Meandering off-task this morning, I was browsing the wikipedia entry for Aldous Huxley. It claims that he wrote the original screenplay for Disney's Alice in Wonderland. The entry for Alice does not corroborate this, so I searched more broadly. About.com's encyclopedia makes a similar claim. Another website describes it as an uncredited contribution.

About.com's encyclopedia is covered by the GNU free document license. It is, for all appearances, a cut-and-paste from the wikipedia. So it repeats rather than corroborates.

The wikipedia seems to serve as a relay in this way: Someone, call them Alpha, says X on their webpage. Alpha or someone who has read Alpha's webpage writes X into a wikipedia entry. Other people read it and say X on the websites or in on-line discussions. Because the wikipedia is more often consulted than particular websites, this amplifies the usual echo chamber effect. Wikipedia also has an air of comprehensiveness and ubiquity that makes people less likely to acknowledge it specifically.

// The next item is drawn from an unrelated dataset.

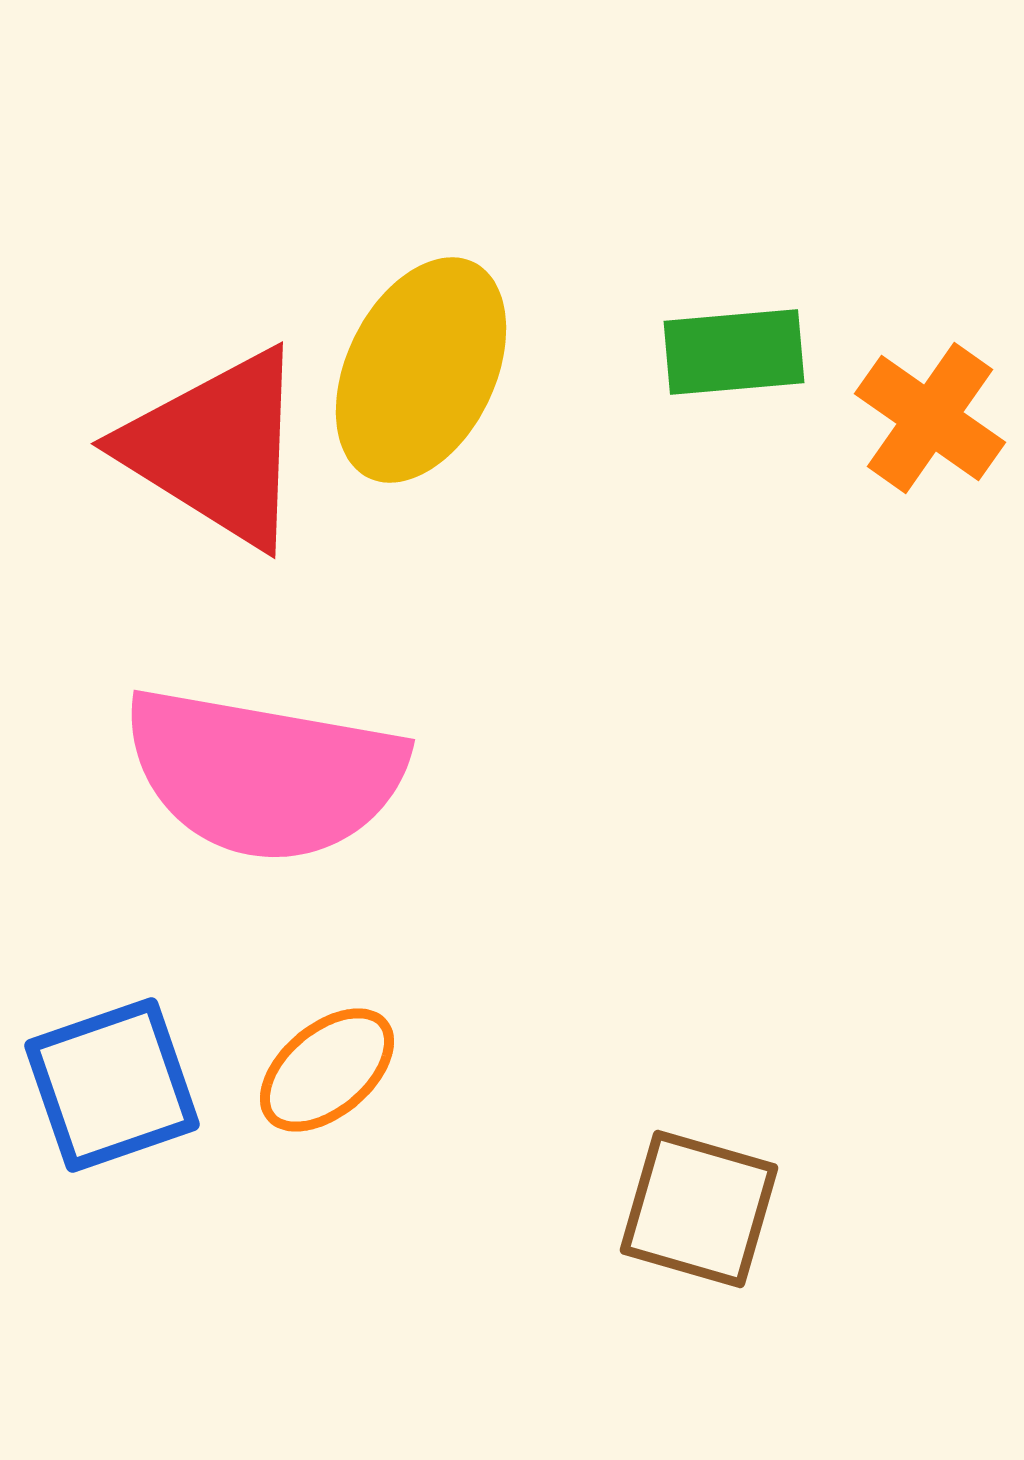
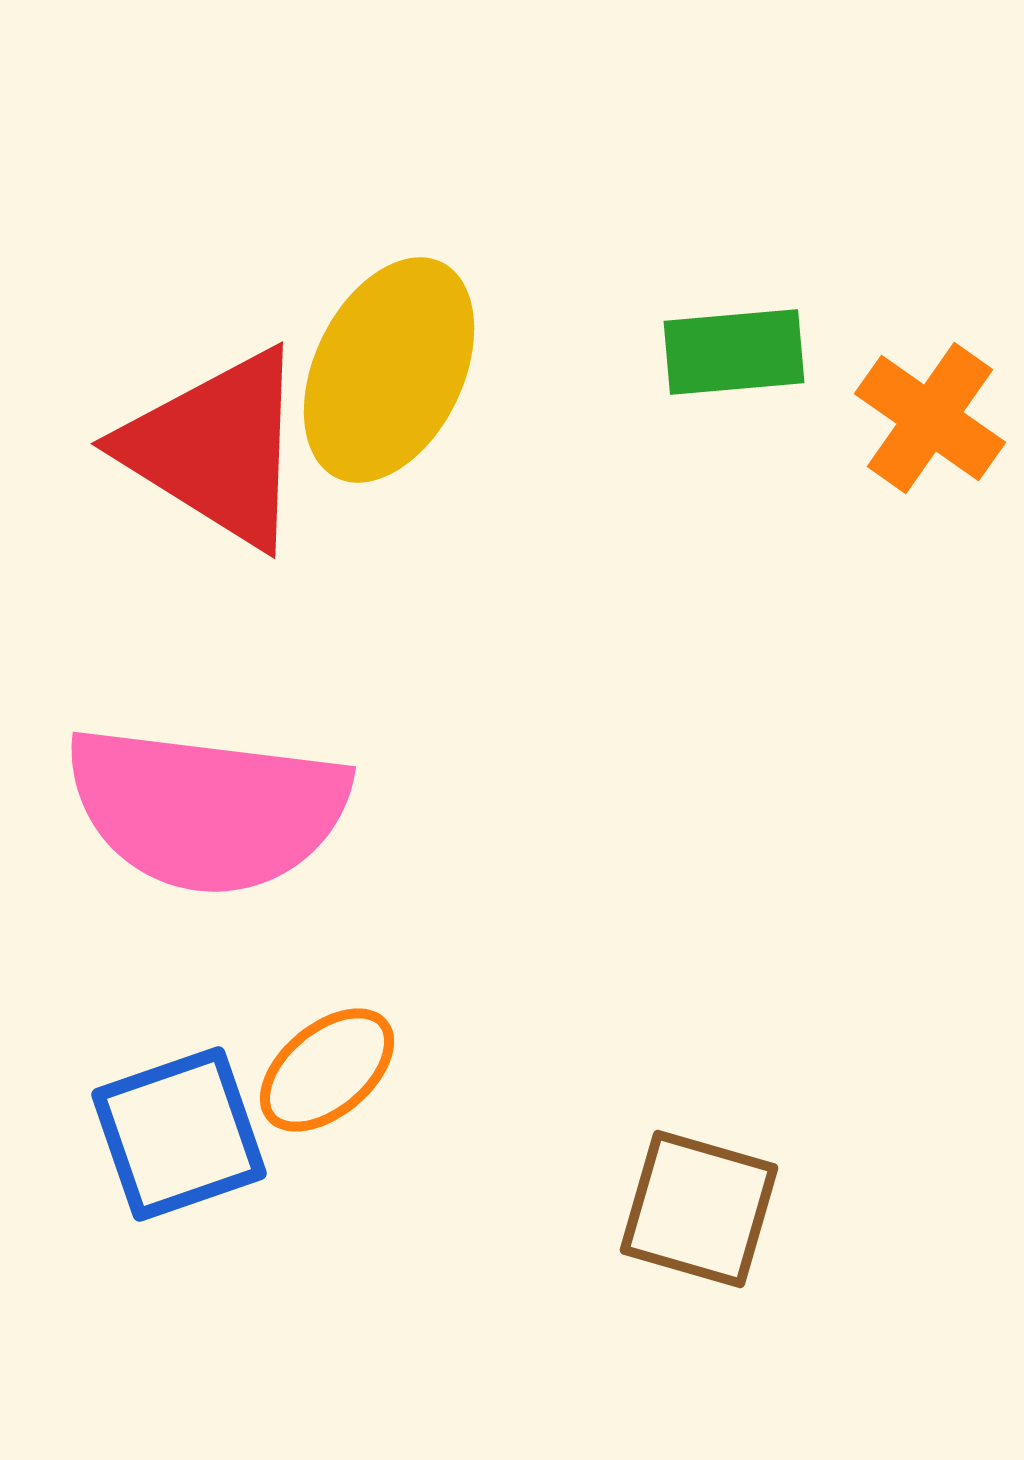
yellow ellipse: moved 32 px left
pink semicircle: moved 57 px left, 35 px down; rotated 3 degrees counterclockwise
blue square: moved 67 px right, 49 px down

In my jargon, this makes sampling a less effective method than it would otherwise be.

Since this is simply a matter of curiosity for me, I could easily have accepted this without much scrutiny. If I had added it to my stock of beliefs, I could easily have done so without remembering where I had read it. If I recalled it later in some other context, I might rely on it because I believed it.

The worry about Huxley and Alice is just that the wikipedia can amplify ignorance or carelessness. Greater concerns arise when people start deliberately manipulating entries for their own ends. The defamation of John Seigenthaler seems to have been a practical joke, but more insidious manipulations are possible. Congress seems to be in on the act; congressional staffers are manipulating the entries on their bosses and their boss' adversaries [via ShortWoman].

UPDATE: Patrick Barkham has a clever piece in the Guardian about political spin of wikipedia entries.